Bölge Adliye Mahkemesinin yukarıda tarih ve sayısı belirtilen kararıyla; dava konusu olaya ilişkin olarak Ankara Cumhuriyet Başsavcılığının 2016/74042 Soruşturma sayılı dosyasında yapılan soruşturma sırasında konusunda uzman bilirkişi heyetinden ve Ankara Üniversitesi Tıp Fakültesi Adli Tıp Anabilimdalı Başkanlığında görevli öğretim üyelerinden oluşan bilirkişi heyetinden alınan bilirkişi raporları ile Mahkemece yargılama sırasında, dava konusu olayın niteliğine uygun Adli Tıp Kurumu 7. İhtisas Kurulundan alınan, hüküm kurmaya, taraf ve kanun yolu denetimine uygun raporlar karşısında; davalı ... sağlık kurumunda, davacıya uygulanan tıbbi tedavi ve gerçekleştirilen ameliyatın tıp kurallarına uygun yapıldığı, hastanın aydınlatılmış onam formları ile ameliyat süreci ve komplikasyonlar konusunda usulünce bilgilendirildiği, davacının ameliyat sonrasında yaşadığı sorunun komplikasyon niteliğinde olduğu ve meydana gelmesinde davalı tarafın kusur ve ihmalinin olmadığı, davalılara atfı kabil kusur bulunmadığı gerekçesiyle davacı tarafın istinaf başvurusunun esastan reddine karar verilmiştir.

V. TEMYİZ

A. Temyiz Yoluna Başvuranlar

Bölge Adliye Mahkemesinin yukarıda belirtilen kararına karşı süresi içinde davacı temyiz isteminde bulunmuştur.

B. Temyiz Sebepleri

Davacı vekili; kararın usul ve yasaya aykırı olduğunu ileri sürerek; kararın bozulmasına karar verilmesini talep etmiştir.

C. Gerekçe

1. Uyuşmazlık ve Hukuki Nitelendirme

Uyuşmazlık, hekim hatasından kaynaklanan maddi ve manevi tazminat istemine ilişkindir.

2. İlgili Hukuk

1. 6098 sayılı Türk Borçlar Kanunu'nun 502 ve devamı maddeleri.

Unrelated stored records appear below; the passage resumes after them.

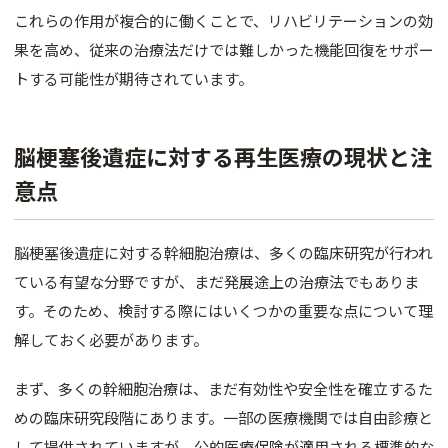
これらの作用が複合的に働くことで、リハビリテーションの効
果を高め、従来の治療法だけでは難しかった機能回復をサポー
トする可能性が期待されています。
脳梗塞後遺症に対する再生医療の現状と注
意点
脳梗塞後遺症に対する幹細胞治療は、多くの臨床研究が行われ
ている有望な分野ですが、まだ発展途上の治療法でもありま
す。そのため、検討する際にはいくつかの重要な点について理
解しておく必要があります。
まず、多くの幹細胞治療は、まだ有効性や安全性を確立するた
めの臨床研究段階にあります。一部の医療機関では自由診療と
して提供されていますが、公的医療保険が適用される標準的な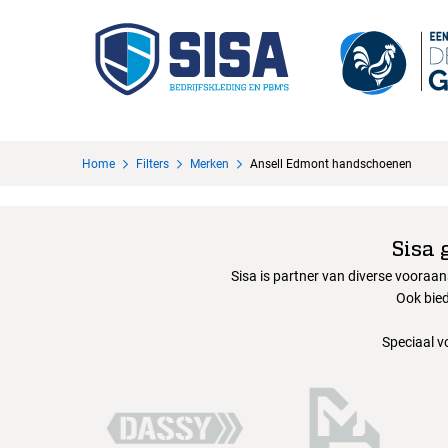
Home
Filters
Merken
Ansell Edmont handschoenen
Sisa 
Sisa is partner van diverse vooraa
Ook bied
Speciaal v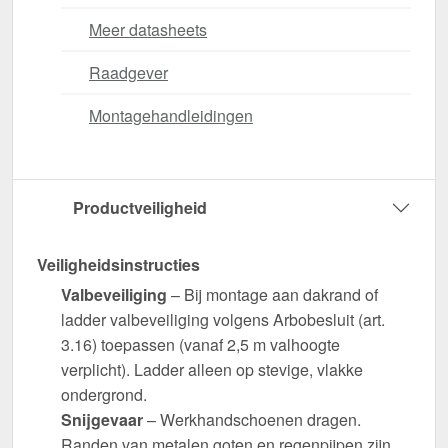
Meer datasheets
Raadgever
Montagehandleidingen
Productveiligheid
Veiligheidsinstructies
Valbeveiliging
– Bij montage aan dakrand of
ladder valbeveiliging volgens Arbobesluit (art.
3.16) toepassen (vanaf 2,5 m valhoogte
verplicht). Ladder alleen op stevige, vlakke
ondergrond.
Snijgevaar
– Werkhandschoenen dragen.
Randen van metalen goten en regenpijpen zijn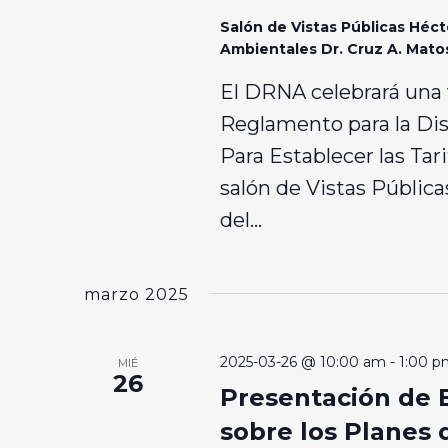
Salón de Vistas Públicas Héct
Ambientales Dr. Cruz A. Mat
El DRNA celebrará una v
Reglamento para la Di
Para Establecer las Tari
salón de Vistas Pública
del...
marzo 2025
2025-03-26 @ 10:00 am
-
1:00 p
MIÉ
26
Presentación de E
sobre los Planes 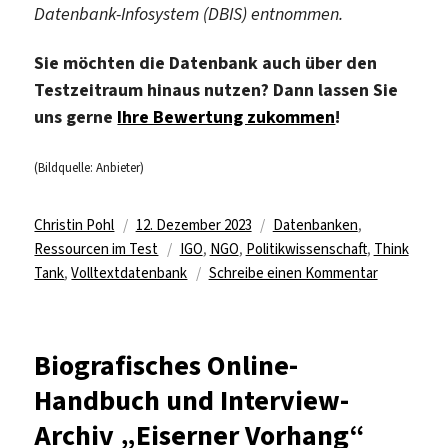
Datenbank-Infosystem (DBIS) entnommen.
Sie möchten die Datenbank auch über den
Testzeitraum hinaus nutzen? Dann lassen Sie
uns gerne
Ihre Bewertung zukommen
!
(Bildquelle: Anbieter)
Autor
Veröffentlicht
Kategorien
Christin Pohl
12. Dezember 2023
Datenbanken
,
am
Schlagwörter
Ressourcen im Test
IGO
,
NGO
,
Politikwissenschaft
,
Think
zu
Tank
,
Volltextdatenbank
Schreibe einen Kommentar
Datenbank
„Policy
Commons“
Biografisches Online-
im
Handbuch und Interview-
Test
Archiv „Eiserner Vorhang“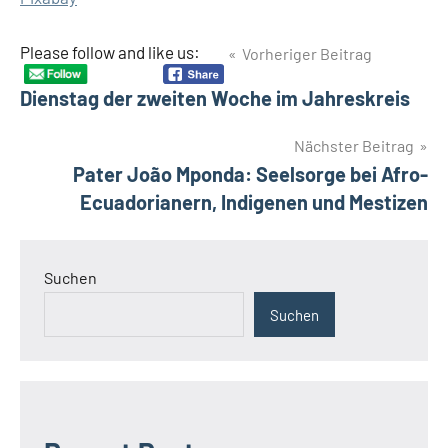
Beitragsnavigation
Please follow and like us:
Vorheriger Beitrag
Dienstag der zweiten Woche im Jahreskreis
Nächster Beitrag
Pater João Mponda: Seelsorge bei Afro-
Ecuadorianern, Indigenen und Mestizen
Suchen
Suchen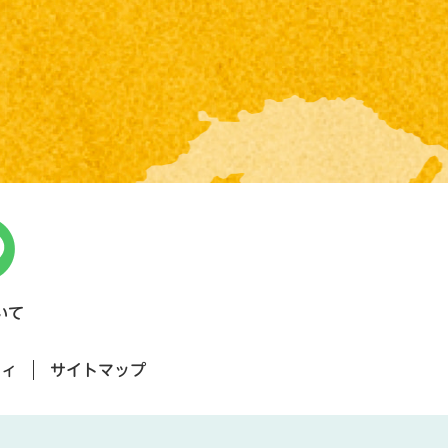
いて
ティ
サイトマップ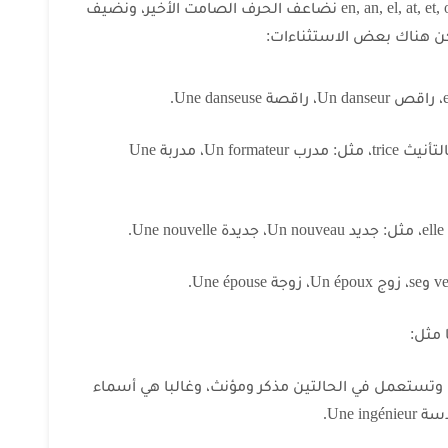
الأسماء التي تنتهي بأحرف صامتة، مثل: en, an, el, at, et, ot نضاعف الحرف الصامت الأخير، ونضيف
– أغلبية الأسماء المنتهية ب teur تصبح بالتأنيث trice، مثل: مدرب Un formateur، مدربة Une
 مثل:
، وتستعمل في الحالتين مذكر ومؤنث، وغالبا هي أسماء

2. 6100 sayılı Hukuk Muhakemeleri Kanunu'nun 119 uncu maddesi ile 364 üncü maddesi.

3.Değerlendirme

Temyiz olunan kararda belirtilen gerekçelere, davacı tarafça temyiz dilekçesinde 6100 sayılı Kanun'un 364 üncü maddesinin ikinci fıkrasının (f) bendine aykırı olarak temyiz sebepleri ile gerekçesinin bildirilmemesine, kamu düzenine ilişkin hususlarda re'sen yapılan incelemede ise bozmayı gerektirecek bir sebebin bulunmamasına göre, davacının temyiz itirazlarının reddi ile usul ve kanuna uygun bulunan kararın onanmasına karar verilmiştir.

VI. KARAR

Açıklanan sebeplerle;

Temyiz olunan Bölge Adliye Mahkemesi kararının 6100 sayılı Hukuk Muhakemeleri Kanunu’nun 370 inci maddesinin birinci fıkrası uyarınca ONANMASINA,

Dosyanın İlk Derece Mahkemesine, kararın bir örneğinin Bölge Adliye Mahkemesine gönderilmesine,23.09.2024 tarihinde oy birliğiyle karar verildi.